DATA PROVIDED
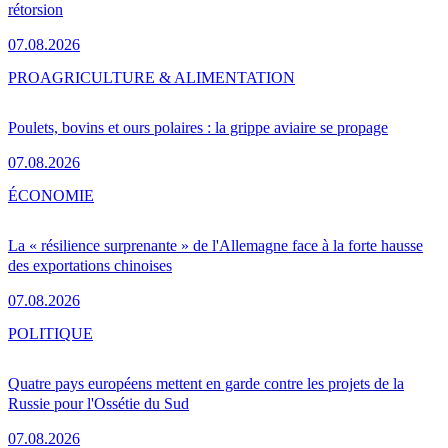
rétorsion
07.08.2026
PRO
AGRICULTURE & ALIMENTATION
Poulets, bovins et ours polaires : la grippe aviaire se propage
07.08.2026
ÉCONOMIE
La « résilience surprenante » de l'Allemagne face à la forte hausse
des exportations chinoises
07.08.2026
POLITIQUE
Quatre pays européens mettent en garde contre les projets de la
Russie pour l'Ossétie du Sud
07.08.2026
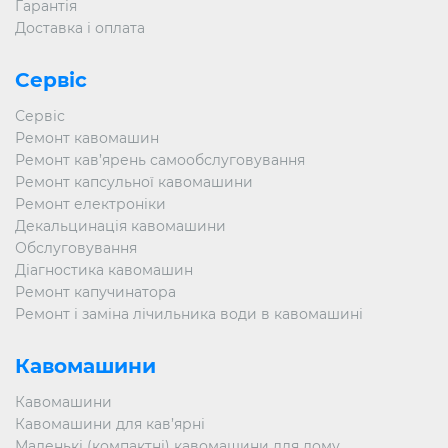
Гарантія
Доставка і оплата
Сервіс
Сервіс
Ремонт кавомашин
Ремонт кав’ярень самообслуговування
Ремонт капсульної кавомашини
Ремонт електроніки
Декальцинація кавомашини
Обслуговування
Діагностика кавомашин
Ремонт капучинатора
Ремонт і заміна лічильника води в кавомашині
Кавомашини
Кавомашини
Кавомашини для кав’ярні
Маленькі (компактні) кавомашини для дому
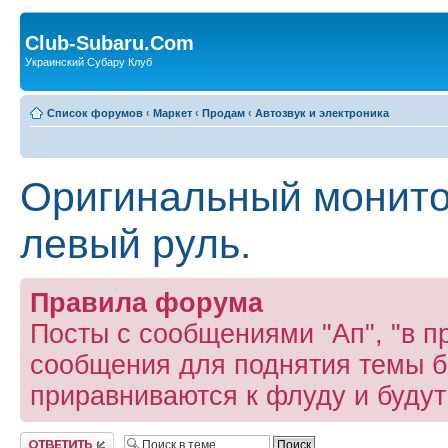
Club-Subaru.Com
Украинский Субару Клуб
Список форумов
‹
Маркет
‹
Продам
‹
Автозвук и электроника
Оригинальный монито
левый руль.
Правила форума
Посты с сообщениями "Ап", "в пр
сообщения для поднятия темы б
приравниваются к флуду и буду
Ответить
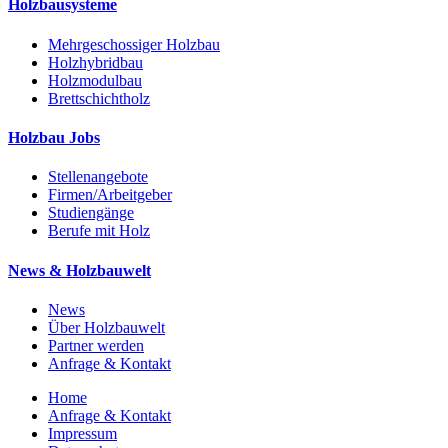
Holzbausysteme
Mehrgeschossiger Holzbau
Holzhybridbau
Holzmodulbau
Brettschichtholz
Holzbau Jobs
Stellenangebote
Firmen/Arbeitgeber
Studiengänge
Berufe mit Holz
News & Holzbauwelt
News
Über Holzbauwelt
Partner werden
Anfrage & Kontakt
Home
Anfrage & Kontakt
Impressum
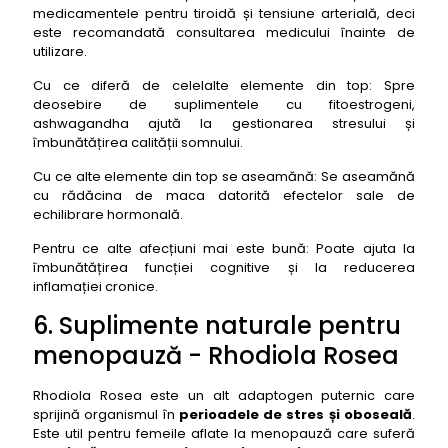
medicamentele pentru tiroidă și tensiune arterială, deci
este recomandată consultarea medicului înainte de
utilizare.
Cu ce diferă de celelalte elemente din top: Spre
deosebire de suplimentele cu fitoestrogeni,
ashwagandha ajută la gestionarea stresului și
îmbunătățirea calității somnului.
Cu ce alte elemente din top se aseamănă: Se aseamănă
cu rădăcina de maca datorită efectelor sale de
echilibrare hormonală.
Pentru ce alte afecțiuni mai este bună: Poate ajuta la
îmbunătățirea funcției cognitive și la reducerea
inflamației cronice.
6. Suplimente naturale pentru
menopauză - Rhodiola Rosea
Rhodiola Rosea este un alt adaptogen puternic care
sprijină organismul în
perioadele de stres și oboseală
.
Este util pentru femeile aflate la menopauză care suferă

TASK INSTRUCTIONS
For this exercise, gather every line of the data that contains the word "Rhodiola".

RESPONSE
menopauză - Rhodiola Rosea
Rhodiola Rosea este un alt adaptogen puternic care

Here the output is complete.